In his overview of Maigret novels in some recent New Yorker, Adam Gopnik calls attention to the fact that Simenon shows now general doubt in the rectitude of the French state apparaturs: Maigret and his Paris police associates are agents and instruments of the French state and that's just fine. Nothing to see hear.
This weekend I'm reading the 1952 Maigret and the Gangsters and this mindset totally and everywhere in evidence. The cops are easily able to chase down some baddies by reviewing hotel registration cards. Maigret wants a wiretap on a phone and he just calls a switchboard and orders it up, no due process concerns whatsoever.

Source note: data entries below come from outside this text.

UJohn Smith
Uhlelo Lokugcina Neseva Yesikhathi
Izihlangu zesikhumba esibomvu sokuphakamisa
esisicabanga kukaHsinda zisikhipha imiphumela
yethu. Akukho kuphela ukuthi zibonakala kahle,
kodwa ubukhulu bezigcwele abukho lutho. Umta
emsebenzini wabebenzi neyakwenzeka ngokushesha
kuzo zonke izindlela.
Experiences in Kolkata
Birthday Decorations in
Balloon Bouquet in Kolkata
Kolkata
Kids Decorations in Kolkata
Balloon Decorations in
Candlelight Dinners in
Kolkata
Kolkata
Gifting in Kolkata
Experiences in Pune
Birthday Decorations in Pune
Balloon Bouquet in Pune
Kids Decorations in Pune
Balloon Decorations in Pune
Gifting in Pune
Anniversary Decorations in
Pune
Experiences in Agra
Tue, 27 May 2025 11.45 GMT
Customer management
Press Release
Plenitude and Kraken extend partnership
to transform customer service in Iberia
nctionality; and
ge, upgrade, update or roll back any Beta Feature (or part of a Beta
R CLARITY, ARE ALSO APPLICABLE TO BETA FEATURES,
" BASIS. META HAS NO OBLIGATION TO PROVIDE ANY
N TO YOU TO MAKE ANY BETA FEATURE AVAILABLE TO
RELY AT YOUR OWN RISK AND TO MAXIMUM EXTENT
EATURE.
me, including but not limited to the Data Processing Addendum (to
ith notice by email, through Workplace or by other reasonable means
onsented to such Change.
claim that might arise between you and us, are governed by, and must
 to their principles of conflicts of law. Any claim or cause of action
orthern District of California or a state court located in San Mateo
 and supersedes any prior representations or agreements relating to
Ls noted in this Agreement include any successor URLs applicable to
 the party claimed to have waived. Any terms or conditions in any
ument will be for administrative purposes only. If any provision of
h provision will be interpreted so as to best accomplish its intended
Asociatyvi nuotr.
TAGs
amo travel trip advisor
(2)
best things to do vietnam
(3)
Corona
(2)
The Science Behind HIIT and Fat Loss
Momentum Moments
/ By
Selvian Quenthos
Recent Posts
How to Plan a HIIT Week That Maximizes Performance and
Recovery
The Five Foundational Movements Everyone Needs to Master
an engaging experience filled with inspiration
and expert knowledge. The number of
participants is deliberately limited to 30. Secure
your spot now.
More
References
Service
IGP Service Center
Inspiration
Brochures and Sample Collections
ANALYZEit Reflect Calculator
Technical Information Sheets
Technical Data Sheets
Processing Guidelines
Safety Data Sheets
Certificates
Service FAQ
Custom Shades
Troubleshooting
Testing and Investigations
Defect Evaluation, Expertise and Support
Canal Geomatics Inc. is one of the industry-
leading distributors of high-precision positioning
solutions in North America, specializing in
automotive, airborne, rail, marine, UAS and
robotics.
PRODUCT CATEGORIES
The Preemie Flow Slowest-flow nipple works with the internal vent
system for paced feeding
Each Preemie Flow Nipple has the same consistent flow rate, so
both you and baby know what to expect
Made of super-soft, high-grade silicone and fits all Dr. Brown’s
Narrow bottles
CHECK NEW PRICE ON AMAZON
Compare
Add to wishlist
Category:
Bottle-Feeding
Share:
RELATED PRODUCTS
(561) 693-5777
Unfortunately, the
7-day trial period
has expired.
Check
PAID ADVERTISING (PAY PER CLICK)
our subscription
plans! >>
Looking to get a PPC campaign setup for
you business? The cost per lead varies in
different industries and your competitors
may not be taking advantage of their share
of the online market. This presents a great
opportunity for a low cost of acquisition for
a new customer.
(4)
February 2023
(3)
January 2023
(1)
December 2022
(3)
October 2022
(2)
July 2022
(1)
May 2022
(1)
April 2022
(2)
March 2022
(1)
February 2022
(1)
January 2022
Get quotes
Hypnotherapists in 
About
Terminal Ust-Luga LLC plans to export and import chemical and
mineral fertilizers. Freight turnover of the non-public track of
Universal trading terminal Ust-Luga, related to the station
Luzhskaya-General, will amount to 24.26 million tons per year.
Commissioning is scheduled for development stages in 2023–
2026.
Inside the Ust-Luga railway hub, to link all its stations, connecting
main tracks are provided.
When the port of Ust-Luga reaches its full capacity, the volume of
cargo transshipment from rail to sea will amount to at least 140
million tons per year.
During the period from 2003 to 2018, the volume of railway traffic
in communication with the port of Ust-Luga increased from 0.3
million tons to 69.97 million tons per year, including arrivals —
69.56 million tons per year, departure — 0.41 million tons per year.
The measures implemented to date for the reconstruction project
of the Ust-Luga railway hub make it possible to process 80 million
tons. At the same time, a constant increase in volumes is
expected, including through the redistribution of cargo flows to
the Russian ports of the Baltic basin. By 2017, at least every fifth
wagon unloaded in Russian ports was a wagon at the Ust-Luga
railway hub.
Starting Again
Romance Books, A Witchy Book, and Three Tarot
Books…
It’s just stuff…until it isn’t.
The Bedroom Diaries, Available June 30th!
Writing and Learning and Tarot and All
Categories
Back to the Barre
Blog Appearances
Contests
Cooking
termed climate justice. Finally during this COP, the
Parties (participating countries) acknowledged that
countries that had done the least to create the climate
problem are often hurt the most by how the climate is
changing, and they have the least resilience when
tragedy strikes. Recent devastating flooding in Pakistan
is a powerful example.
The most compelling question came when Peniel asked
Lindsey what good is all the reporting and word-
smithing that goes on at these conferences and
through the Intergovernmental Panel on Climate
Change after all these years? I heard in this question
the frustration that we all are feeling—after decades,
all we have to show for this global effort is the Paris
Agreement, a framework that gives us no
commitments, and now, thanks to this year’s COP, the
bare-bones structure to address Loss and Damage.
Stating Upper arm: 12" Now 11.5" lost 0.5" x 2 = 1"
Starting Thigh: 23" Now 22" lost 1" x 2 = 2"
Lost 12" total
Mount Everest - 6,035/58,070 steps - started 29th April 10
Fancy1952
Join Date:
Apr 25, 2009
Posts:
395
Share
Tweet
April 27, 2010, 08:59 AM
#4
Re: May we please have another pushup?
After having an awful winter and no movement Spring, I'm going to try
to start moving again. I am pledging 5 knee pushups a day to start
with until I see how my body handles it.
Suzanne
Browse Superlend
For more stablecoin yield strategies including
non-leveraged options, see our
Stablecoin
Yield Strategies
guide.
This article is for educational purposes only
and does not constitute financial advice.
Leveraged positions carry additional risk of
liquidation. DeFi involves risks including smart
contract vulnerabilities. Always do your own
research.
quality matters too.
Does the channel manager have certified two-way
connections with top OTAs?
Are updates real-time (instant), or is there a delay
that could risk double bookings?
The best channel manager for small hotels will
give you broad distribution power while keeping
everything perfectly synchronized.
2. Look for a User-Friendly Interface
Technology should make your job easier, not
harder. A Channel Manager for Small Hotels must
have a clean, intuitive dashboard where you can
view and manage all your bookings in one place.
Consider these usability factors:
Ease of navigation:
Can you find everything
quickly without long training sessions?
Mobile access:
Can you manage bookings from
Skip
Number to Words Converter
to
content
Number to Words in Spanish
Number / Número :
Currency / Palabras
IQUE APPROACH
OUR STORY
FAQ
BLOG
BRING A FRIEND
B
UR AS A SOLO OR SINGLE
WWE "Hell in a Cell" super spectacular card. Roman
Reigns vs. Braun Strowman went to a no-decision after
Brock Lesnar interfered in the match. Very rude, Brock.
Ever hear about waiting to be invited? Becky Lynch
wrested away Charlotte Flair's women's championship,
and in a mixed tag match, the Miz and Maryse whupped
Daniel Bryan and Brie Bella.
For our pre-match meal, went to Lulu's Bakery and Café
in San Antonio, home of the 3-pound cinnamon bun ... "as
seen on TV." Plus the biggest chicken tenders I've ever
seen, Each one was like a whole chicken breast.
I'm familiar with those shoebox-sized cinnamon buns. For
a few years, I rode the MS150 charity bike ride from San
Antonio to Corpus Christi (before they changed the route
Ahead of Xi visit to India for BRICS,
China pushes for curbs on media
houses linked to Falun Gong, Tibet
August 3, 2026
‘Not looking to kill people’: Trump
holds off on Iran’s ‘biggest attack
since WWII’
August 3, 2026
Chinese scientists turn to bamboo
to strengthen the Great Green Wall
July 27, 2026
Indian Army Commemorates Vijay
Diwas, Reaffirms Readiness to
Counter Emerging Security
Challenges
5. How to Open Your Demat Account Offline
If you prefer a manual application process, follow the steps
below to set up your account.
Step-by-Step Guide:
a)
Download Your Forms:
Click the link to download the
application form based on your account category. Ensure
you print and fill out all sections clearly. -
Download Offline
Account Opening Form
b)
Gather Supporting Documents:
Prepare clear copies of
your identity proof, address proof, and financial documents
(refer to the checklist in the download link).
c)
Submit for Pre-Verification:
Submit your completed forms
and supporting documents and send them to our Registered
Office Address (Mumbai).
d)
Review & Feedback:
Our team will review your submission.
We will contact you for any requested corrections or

Now, the body of case law and constraints on state power which today mandate that to put a wiretap in place the cops need a court order and to get it they need decent evidence that wrongdoing is occurring to convince a generally skeptical judge, I'm willing to bet most of that came into being in the sixties and seventies in the USA, so what Maigret did in principal might have happened in the US.
More importantly, it made me realize that almost as a rule, in mystery novels, shows, movies, whatever, we don't give a fuck about due process ever. If the detective breaks into an apartment with no warrant and on the thinnest of pretexts, we really don't care. God forbid that our narrative consumption should be interrupted by a consideration of a suspect's rights.
I think that's probably true in life too. If you or your neighbor is a victim of a crime, you're not worried about due process. Get the motherfucker. No crime in my backyard. That due process stuff is for other people.